I never want to slow the Big Tree updates down so I generally upload any new raw results I get to the R1b-L21-project yahoo group as soon as I get them and rename them (with kit#/MDKA name).

George Chandler
10-01-2015, 12:12 AM
Is there plans to correct the errors for S1051 that I sent you within Alex's tree?

Mikewww
10-01-2015, 03:21 AM
Is there plans to correct the errors for S1051 that I sent you within Alex's tree? I haven't had a chance to talk to him about it, but I think the best place to post about the Big Tree and L21 is over on the R1b-L21-project yahoo group where he posts and from where he gathers most of the data.
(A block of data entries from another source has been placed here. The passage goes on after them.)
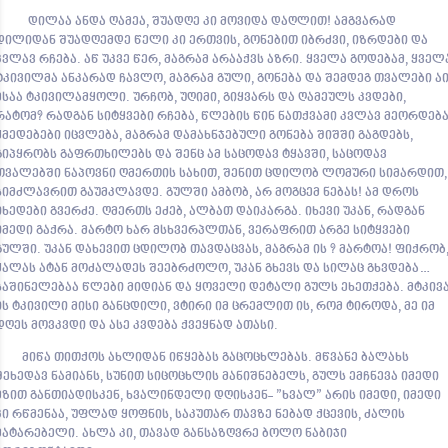
დილაა ანდა ღამეა, შუადღე კი მოვიდა დაღლით! ამგვარად
დილიდან შუადღემდე წელი კი ერთვის, გონებით იბრძვი, იზრდები და
კვლავ რჩება. აწ უკვე წერ, მაგრამ არააქვს აზრი. ყველა გოდებამ, ყველ
ტკივილმა ანკარად ჩავლო, მაგრამ გული, გონება და შემდეგ თვალები ა
ესაა ტკივილამყოლი. ურჩობ, უღიმი, გიყვარს და ღამეულს კვდები,
რატომ? რადგან სიტყვები რჩება, წლების წინ ნათქვამი კვლავ მეორდება
ქმედებები იცვლება, მაგრამ დამახნჯებული გონება შიშში გაგდებს,
გიპყრობს გაფრთხილებს და შენც ამ საცოდავ ტყავში, საცოდავ
თვალებში ნაპოვნი ღმერთის სახით, შენით ცდილობ ლომური სიმარდით,
სიმძლავრით გაუმკლავდე. გულში ამბობ, არ მოგცემ ნებას! ამ დროს
იხედები გვერძე. ღმერთს ეძებ, ალბათ დაიკარგა. იხევი უკან, რადგან
იმედი გაქრა. მარტო ხარ მსხვერპლთან, ვერაფრით არგე სიტყვები
გულში. უკან დახევით ცდილობ თავდაცვას, მაგრამ ის ? მარტოა! ფიქრობ
ძალას ატან მოძალადეს შეებრძოლო, უკან გხევს და სილაც გხვდება…
საშინელებაა წლები მიდიან და ყოველი დეტალი გულს ეხეთქება. მტკივ
ის ტკივილი მისი განცდილი, ვტირი იმ ცრემლით ის, რომ ტიროდა, მე იმ
დღეს მოვკვდი და ასე კვდება ქვეყნად ათასი.
მიწა თითქოს ახლიდან იწყებას გაცოცხლებას. მწვანე ბალახს
შეხედავ ნამიანს, სუნით სიცოცხლის მანიშნებელს, გულს ემჩნევა იმედი
მზით განთიადისკენ, ხვალინდელი დღისკენ- ”ხვალ” არის იმედი, იმედი
კი რწმენაა, უფლად ყოფნის, საკუთარ თავზე ნებად ქცევის, ძალის
მატარებელი. ახლა კი, თავად განსაზღვრე ბოლო ნაბიჯი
He has a method and I believe is very thorough. The Big Tree is his interpretation and interpretations vary. He tends to be more aggressive in retaining SNPs rather than conservative but since it is a draft tree that is not problematic. If something is found to be inconsistent he discards it at that point. I can't adequately defend his methods, though, any more than anyone else's.

Mikewww
10-01-2015, 03:32 AM
My primary role as it relates to NGS results is to contact project members and ask them to share their VCF results. I typically don't delve into interpretations other than the free analysis that Alex Williamson does. I don't even mention that unless the tester wants to know what kind of analysis is being done.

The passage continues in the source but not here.